Evaluation of Sars-Cov-2 Concentrations in Wastewater and River Water Samples

There are only a few established methods to determine the concentration of encapsulated viruses, such as SARS-CoV-2, in water matrices, limiting the application of wastewater-based epidemiology (WBE)—an important tool for public health research. The present study compared four methods that are commonly used to concentrate non-encapsulated enteric viruses for determining SARS-CoV-2 concentration in wastewater and wastewater-enriched river water samples. The four methods tested were electronegative membrane with Mg+2 addition, aluminum hydroxide-based precipitation, polyethylene glycol (PEG) 8000 precipitation, and ultrafiltration (with porosity of 10 and 50 kDa). Prior to the concentration step, filtration or centrifugation was performed to remove suspended particles from the samples (pretreatment).

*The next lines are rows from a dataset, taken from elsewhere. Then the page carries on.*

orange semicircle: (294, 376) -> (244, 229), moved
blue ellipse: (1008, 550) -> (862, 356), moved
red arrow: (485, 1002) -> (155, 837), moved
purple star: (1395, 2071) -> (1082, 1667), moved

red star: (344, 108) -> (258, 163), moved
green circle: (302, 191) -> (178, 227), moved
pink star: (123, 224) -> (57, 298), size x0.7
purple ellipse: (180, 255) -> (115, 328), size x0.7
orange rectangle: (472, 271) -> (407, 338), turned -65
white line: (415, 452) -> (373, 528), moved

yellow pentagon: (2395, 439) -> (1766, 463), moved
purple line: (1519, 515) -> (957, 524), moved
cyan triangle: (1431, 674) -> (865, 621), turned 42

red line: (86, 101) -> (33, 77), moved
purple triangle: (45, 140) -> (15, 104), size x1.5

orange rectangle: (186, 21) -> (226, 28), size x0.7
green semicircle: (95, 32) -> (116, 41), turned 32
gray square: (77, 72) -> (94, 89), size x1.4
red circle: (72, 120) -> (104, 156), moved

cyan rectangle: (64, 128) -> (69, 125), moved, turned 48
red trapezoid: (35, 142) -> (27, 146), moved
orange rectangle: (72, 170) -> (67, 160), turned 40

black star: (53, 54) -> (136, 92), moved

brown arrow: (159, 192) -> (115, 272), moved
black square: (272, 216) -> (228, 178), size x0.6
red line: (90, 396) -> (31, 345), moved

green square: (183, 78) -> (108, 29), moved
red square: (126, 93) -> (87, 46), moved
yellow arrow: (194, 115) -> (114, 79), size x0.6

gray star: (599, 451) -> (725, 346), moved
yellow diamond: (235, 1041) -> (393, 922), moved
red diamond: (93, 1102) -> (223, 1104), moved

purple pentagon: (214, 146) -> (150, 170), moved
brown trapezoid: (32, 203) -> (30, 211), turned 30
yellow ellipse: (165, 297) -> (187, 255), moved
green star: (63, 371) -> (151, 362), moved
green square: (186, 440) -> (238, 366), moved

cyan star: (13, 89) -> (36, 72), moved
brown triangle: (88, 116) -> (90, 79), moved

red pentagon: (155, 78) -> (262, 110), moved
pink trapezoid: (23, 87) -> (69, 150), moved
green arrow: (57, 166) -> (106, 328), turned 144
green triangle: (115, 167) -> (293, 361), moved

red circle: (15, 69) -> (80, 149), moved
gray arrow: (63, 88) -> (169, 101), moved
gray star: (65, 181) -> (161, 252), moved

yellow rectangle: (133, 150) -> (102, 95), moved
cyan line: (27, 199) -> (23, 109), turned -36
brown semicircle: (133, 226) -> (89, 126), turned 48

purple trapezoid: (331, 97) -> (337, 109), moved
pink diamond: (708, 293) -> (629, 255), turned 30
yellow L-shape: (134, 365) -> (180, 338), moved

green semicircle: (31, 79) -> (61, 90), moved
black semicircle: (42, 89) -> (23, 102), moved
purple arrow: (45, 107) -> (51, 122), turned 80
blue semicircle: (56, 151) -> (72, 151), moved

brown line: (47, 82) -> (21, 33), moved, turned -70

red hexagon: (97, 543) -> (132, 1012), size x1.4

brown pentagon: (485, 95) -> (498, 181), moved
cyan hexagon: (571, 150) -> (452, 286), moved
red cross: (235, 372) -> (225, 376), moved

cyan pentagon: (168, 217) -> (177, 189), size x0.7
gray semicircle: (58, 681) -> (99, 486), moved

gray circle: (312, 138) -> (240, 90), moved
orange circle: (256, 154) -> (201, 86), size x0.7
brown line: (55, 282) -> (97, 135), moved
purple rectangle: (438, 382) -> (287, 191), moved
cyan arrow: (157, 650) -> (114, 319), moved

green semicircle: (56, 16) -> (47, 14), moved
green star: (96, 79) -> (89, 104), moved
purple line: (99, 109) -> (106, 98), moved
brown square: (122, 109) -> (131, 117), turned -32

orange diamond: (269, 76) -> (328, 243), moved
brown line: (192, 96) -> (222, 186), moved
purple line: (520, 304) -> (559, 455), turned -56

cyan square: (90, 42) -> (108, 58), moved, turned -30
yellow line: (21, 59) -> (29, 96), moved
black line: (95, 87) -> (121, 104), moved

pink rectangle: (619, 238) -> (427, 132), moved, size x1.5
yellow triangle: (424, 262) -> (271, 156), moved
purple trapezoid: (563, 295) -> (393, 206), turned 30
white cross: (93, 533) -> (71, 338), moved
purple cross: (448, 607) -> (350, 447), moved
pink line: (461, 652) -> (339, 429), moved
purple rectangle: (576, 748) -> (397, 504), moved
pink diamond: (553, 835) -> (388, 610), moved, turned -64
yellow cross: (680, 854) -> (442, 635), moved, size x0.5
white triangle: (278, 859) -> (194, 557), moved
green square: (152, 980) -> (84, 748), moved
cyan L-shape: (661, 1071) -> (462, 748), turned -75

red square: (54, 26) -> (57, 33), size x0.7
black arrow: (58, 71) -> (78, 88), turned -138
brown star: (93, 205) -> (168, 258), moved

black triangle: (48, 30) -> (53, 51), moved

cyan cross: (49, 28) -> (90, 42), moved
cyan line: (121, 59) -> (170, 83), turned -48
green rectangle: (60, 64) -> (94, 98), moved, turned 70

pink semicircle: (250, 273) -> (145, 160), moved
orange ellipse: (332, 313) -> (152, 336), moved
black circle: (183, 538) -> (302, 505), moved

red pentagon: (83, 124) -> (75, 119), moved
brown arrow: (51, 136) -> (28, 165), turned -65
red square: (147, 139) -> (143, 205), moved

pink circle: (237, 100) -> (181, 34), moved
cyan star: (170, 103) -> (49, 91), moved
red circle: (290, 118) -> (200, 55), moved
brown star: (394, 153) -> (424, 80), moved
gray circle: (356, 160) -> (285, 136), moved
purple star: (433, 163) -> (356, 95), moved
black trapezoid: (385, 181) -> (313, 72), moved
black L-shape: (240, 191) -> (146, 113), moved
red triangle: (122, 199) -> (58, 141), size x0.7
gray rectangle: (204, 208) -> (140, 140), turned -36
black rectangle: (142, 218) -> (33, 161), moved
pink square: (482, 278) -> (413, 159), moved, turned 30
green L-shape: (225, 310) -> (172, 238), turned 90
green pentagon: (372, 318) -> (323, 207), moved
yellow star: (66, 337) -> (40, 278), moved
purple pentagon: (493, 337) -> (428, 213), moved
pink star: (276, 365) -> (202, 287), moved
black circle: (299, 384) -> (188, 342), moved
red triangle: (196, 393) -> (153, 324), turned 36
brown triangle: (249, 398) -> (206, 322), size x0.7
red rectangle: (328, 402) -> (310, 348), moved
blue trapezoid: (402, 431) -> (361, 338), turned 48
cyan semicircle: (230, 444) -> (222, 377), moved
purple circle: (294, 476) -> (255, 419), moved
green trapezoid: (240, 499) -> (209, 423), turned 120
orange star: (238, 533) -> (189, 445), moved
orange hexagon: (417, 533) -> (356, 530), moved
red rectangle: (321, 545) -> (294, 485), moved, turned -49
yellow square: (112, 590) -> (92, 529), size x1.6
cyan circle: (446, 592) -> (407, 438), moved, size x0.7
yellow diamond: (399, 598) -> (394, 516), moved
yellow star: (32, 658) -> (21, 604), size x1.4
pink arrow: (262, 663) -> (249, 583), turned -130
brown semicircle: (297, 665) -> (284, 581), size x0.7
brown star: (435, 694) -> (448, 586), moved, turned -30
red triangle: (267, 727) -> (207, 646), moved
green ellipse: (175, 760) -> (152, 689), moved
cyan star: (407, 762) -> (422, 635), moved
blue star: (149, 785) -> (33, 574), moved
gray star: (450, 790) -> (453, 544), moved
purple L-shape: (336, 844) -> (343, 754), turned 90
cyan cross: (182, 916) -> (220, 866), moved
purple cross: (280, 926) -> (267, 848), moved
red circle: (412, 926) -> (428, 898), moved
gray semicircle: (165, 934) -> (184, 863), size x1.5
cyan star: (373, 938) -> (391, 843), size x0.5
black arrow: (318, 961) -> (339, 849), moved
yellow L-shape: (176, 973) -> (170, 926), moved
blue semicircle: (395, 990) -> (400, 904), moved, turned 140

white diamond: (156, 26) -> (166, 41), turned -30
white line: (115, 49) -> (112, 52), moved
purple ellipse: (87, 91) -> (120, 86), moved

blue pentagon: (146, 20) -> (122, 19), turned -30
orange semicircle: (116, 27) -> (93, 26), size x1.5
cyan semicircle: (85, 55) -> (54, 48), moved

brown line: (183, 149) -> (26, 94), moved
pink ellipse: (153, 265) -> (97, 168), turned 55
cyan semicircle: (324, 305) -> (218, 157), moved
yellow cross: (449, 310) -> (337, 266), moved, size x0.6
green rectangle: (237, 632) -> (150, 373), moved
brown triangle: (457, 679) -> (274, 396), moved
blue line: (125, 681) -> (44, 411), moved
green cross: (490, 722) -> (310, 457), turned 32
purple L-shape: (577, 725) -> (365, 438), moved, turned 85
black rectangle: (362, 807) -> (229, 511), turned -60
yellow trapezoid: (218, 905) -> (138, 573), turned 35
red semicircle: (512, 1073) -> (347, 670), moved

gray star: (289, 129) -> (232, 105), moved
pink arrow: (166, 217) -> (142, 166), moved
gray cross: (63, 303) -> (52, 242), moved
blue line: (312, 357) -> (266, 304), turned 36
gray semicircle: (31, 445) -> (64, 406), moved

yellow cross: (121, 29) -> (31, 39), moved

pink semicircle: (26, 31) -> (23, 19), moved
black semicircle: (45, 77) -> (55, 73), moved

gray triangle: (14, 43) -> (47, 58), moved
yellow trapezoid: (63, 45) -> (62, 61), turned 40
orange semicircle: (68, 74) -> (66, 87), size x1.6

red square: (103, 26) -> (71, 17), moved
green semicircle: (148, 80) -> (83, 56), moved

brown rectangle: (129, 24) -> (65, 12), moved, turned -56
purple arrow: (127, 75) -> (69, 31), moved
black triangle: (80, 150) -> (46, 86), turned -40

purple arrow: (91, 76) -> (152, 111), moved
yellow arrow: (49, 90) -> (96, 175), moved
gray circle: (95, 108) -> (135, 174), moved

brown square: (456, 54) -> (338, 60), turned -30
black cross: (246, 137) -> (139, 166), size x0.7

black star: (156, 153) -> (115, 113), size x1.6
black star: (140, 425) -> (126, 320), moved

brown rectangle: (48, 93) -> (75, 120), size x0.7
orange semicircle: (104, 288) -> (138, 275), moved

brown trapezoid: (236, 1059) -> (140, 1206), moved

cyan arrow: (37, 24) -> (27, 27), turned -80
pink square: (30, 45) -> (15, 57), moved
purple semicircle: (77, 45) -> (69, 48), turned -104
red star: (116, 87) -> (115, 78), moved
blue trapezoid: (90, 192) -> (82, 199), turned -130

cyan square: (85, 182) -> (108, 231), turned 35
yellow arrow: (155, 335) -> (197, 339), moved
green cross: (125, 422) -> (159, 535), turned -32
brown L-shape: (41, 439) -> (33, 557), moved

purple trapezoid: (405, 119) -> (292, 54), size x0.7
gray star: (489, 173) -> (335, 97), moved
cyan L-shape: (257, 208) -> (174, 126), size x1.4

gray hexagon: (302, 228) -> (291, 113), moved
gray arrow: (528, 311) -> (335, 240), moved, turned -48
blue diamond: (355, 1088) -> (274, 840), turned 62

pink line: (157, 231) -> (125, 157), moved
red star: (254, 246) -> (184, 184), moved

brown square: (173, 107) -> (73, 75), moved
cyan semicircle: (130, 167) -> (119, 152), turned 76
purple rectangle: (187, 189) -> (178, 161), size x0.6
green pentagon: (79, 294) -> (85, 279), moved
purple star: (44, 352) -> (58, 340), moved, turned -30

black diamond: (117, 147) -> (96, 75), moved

To evaluate the recovery efficiency (%), samples of SARS-CoV-2 from nasopharyngeal swabs obtained from RT-qPCR-positive patients were used as spiked samples. The second part of the analysis involved the quantification of the SARS-CoV-2 copy number in analytes without SARS-CoV-2-spiked samples. Among the tested methods, pretreatment via centrifugation followed by ultrafiltration with a 50-kDa cut-off was found the most efficient method for wastewater samples with spiked samples (54.3 or 113.01% efficiency). For the wastewater-enriched river samples with spiked samples, pretreatment via centrifugation followed by filtration using an electronegative membrane was the most efficient method (110.8% and 95.9% for N1 and N2 markers, respectively). However, ultrafiltration of the raw river water samples using 10 or 50 kDa cut-off filters and PEG 8000 precipitation showed the best concentration efficiency based on copy number, regardless of the pretreatment approach or sample type (values ranging from 3 × 105 to 6.7 × 103). The effectiveness of the concentration method can vary depending on the type of sample and concentration method. We consider that this study will contribute to more widespread use of WBE for the environmental surveillance of SARS-CoV-2.